### Task item
Type out the entries below again, character for character.

### Available data
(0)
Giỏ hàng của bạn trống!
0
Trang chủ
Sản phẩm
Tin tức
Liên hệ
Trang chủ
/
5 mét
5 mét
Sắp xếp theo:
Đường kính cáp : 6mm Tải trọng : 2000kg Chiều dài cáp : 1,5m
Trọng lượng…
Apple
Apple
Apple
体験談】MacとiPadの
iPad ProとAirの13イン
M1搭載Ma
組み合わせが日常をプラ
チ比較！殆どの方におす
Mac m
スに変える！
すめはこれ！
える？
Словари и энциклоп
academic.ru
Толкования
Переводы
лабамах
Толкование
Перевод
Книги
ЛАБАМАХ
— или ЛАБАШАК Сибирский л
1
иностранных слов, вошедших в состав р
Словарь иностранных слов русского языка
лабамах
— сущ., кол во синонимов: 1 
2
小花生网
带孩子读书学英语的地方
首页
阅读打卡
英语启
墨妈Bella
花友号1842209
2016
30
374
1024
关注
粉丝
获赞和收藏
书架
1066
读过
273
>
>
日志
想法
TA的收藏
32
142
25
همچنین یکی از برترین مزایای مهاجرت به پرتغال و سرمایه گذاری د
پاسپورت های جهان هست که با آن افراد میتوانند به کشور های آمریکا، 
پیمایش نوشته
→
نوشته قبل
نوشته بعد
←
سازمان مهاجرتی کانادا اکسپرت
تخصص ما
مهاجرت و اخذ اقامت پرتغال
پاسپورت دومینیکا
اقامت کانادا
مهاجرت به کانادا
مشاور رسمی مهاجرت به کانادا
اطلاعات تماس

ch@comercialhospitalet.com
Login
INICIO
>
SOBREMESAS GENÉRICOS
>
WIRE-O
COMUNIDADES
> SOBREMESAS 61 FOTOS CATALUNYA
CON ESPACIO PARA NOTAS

### Solution
(0)
Giỏ hàng của bạn trống!
0
Trang chủ
Sản phẩm
Tin tức
Liên hệ
Trang chủ
/
5 mét
5 mét
Sắp xếp theo:
Đường kính cáp : 6mm Tải trọng : 2000kg Chiều dài cáp : 1,5m
Trọng lượng…
Apple
Apple
Apple
体験談】MacとiPadの
iPad ProとAirの13イン
M1搭載Ma
組み合わせが日常をプラ
チ比較！殆どの方におす
Mac m
スに変える！
すめはこれ！
える？
Словари и энциклоп
academic.ru
Толкования
Переводы
лабамах
Толкование
Перевод
Книги
ЛАБАМАХ
— или ЛАБАШАК Сибирский л
1
иностранных слов, вошедших в состав р
Словарь иностранных слов русского языка
лабамах
— сущ., кол во синонимов: 1 
2
小花生网
带孩子读书学英语的地方
首页
阅读打卡
英语启
墨妈Bella
花友号1842209
2016
30
374
1024
关注
粉丝
获赞和收藏
书架
1066
读过
273
>
>
日志
想法
TA的收藏
32
142
25
همچنین یکی از برترین مزایای مهاجرت به پرتغال و سرمایه گذاری د
پاسپورت های جهان هست که با آن افراد میتوانند به کشور های آمریکا، 
پیمایش نوشته
→
نوشته قبل
نوشته بعد
←
سازمان مهاجرتی کانادا اکسپرت
تخصص ما
مهاجرت و اخذ اقامت پرتغال
پاسپورت دومینیکا
اقامت کانادا
مهاجرت به کانادا
مشاور رسمی مهاجرت به کانادا
اطلاعات تماس

ch@comercialhospitalet.com
Login
INICIO
>
SOBREMESAS GENÉRICOS
>
WIRE-O
COMUNIDADES
> SOBREMESAS 61 FOTOS CATALUNYA
CON ESPACIO PARA NOTAS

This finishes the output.